Martha

Desde que tenía alrededor de 11 años, sufrí de acné severo. Fui a un dermatólogo y se aclaró muy bien. Entonces, por supuesto, cuando comencé a tener un gran bulto en la axila alrededor de los 19 años, asumí que era un grano. Eso fue, hasta que se convirtió en el tamaño de una pelota de tenis. Tenía mucho dolor, estaba embarazada en ese momento de mi primer hijo y no sabía qué hacer para aliviarme. El primer médico al que fui dijo que probablemente era un cabello encarnado, así que lo cortó (sin adormecerlo) y lo empacó. Drenaba y el empaque dolía más que el dolor inicial, pero pensé que había terminado. Mi axila continuó llenándose y drenando durante los siguientes 6 años y todo lo que hice fue repetir el proceso. Doctor, cortar, escurrir, empacar.
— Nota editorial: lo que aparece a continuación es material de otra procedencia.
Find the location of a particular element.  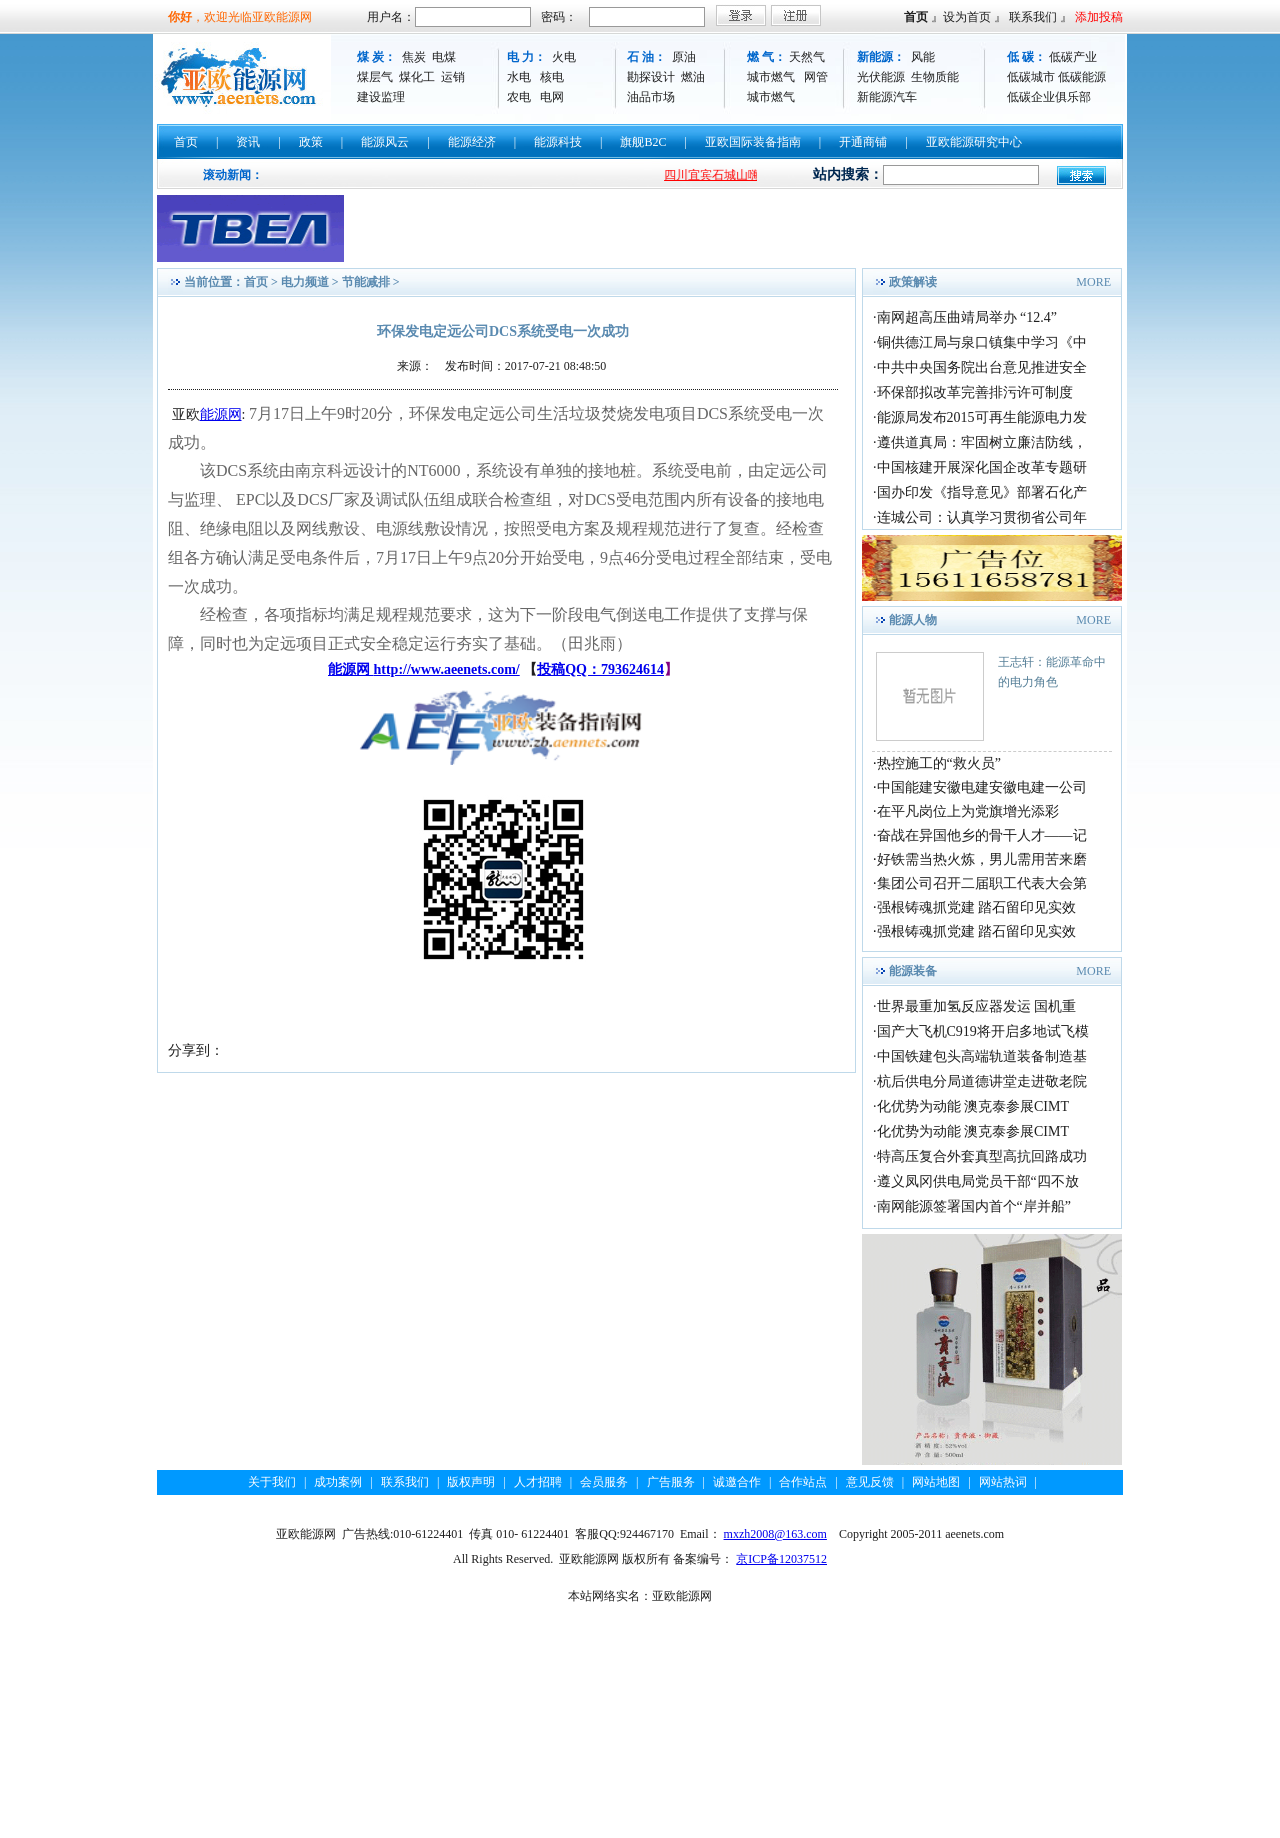 开通商铺 is located at coordinates (863, 142).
Finalmente decidí cuando tenía 25 años ir a ver a un dermatólogo porque comencé a tener quistes en la parte interna de los muslos, luego en la espalda y luego en el cuello. Finalmente, sentí cierto alivio cuando descubrí que se trataba de una afección real llamada hidradenitis supurativa. Ese alivio duró poco cuando escuché el resto. Es un trastorno autoinmune que tendré por el resto de mi vida. El dolor, el sufrimiento, las cicatrices. Lo tendré todo para siempre. Perdí trabajos por eso, por gritar debido al dolor o citas para que me extirparan quirúrgicamente los quistes. Mi hijo tiene ahora 7 años, pero cuando era más joven, había días en los que ni siquiera podía levantarme para alimentarlo porque mis muslos se frotaban y no podía caminar. Me abrieron toda la axila y perdí la sensibilidad en la mitad del brazo debido a un daño en los nervios, tuve dos cirugías de quistes en la espalda y pronto tendré más para los que todavía están en el cuello. Siempre estoy cansada, me avergüenzo de la apariencia de mi cuerpo y estoy bastante harta del dolor. Necesitamos más información sobre esta afección y necesitamos más tratamientos. No podemos darnos por vencidos hasta que obtengamos respuestas. ¡Somos fuertes y sobrevivientes!